JHart96/keras_elmo_embedding_layer

about padding

Closed this issue · 3 comments

hi. greate code. but I have a question.
why are you using pre-padding while TensorFlowhub example uses post padding?
does not using pre-padding means Elmo model in tf-hub will ignore the last words?

Hi,

Thanks for your comments.

In the examples, the sequences are padded to a fixed length so that the Keras model can accept an input of fixed shape. This makes the layer a drop-in replacement for the standard Embedding layer in Keras. Internally, the ELMo embedding layer actually "unpads" the sequences and then interfaces with the Tensorflow Hub module, so the final words of the sequences are not ignored, and are treated correctly.

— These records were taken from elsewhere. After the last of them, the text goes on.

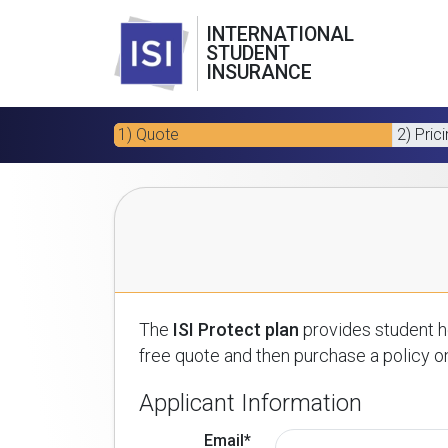
INTERNATIONAL
STUDENT
INSURANCE
1) Quote
2) Pric
The
ISI Protect plan
provides student he
free quote and then purchase a policy on
Applicant Information
Email*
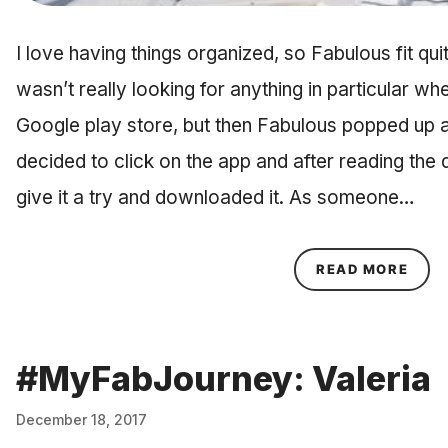
I love having things organized, so Fabulous fit quite
wasn’t really looking for anything in particular w
Google play store, but then Fabulous popped up as
decided to click on the app and after reading the d
give it a try and downloaded it. As someone…
ABOU
READ MORE
#MyFabJourney: Valeria
December 18, 2017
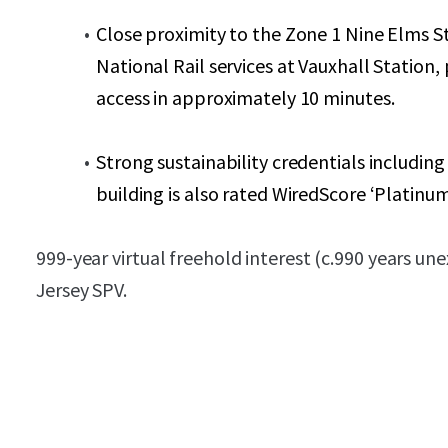
Close proximity to the Zone 1 Nine Elms St
National Rail services at Vauxhall Station
access in approximately 10 minutes.
Strong sustainability credentials includin
building is also rated WiredScore ‘Platinum
999-year virtual freehold interest (c.990 years une
Jersey SPV.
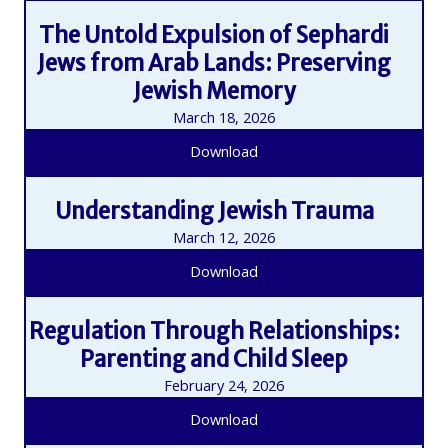
The Untold Expulsion of Sephardi
Jews from Arab Lands: Preserving
Jewish Memory
March 18, 2026
Download
Understanding Jewish Trauma
March 12, 2026
Download
Regulation Through Relationships:
Parenting and Child Sleep
February 24, 2026
Download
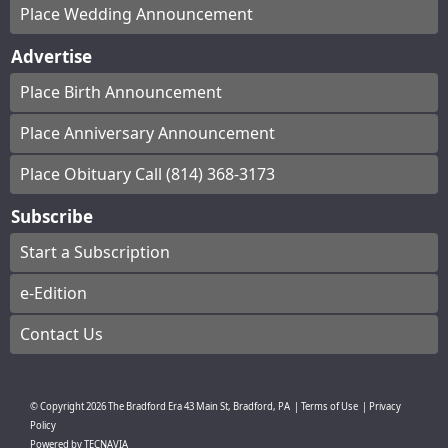
Place Wedding Announcement
Advertise
Place Birth Announcement
Place Anniversary Announcement
Place Obituary Call (814) 368-3173
Subscribe
Start a Subscription
e-Edition
Contact Us
© Copyright
2026
The Bradford Era
43 Main St, Bradford, PA
|
Terms of Use
|
Privacy
Policy
Powered by
TECNAVIA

I hope this answers your question.

Thanks,
Jordan

Hi,
Thanks for your answer.

This line shows the length of each sentence.
sequence_lengths = tf.cast(tf.count_nonzero(x, axis=1), dtype=tf.int32)
And then in this line, you change indexes to actual words:
strings = tf.squeeze(self.lookup_table.lookup(x))
And then based on sequence_lengths, TF-hub Elmo choose the nth first words for embedding and ignore the others.
Fore example if the string is

strings = [["the", "cat", "is", "on", "the", "mat"],
["","dogs", "are", "in", "the", "fog"]]

and
sequence_lengths = [6, 5]
Does not Elmo drop the word "fog"? or there is something that i am getting wrong here?

Hi,
Sorry for the late reply! I've just realised that pad_sequences applies pre padding instead of post, this isn't what I expected, but I should've checked! Thank you for pointing this out! I've fixed this and pushed a fixed version.
Thanks,
Jordan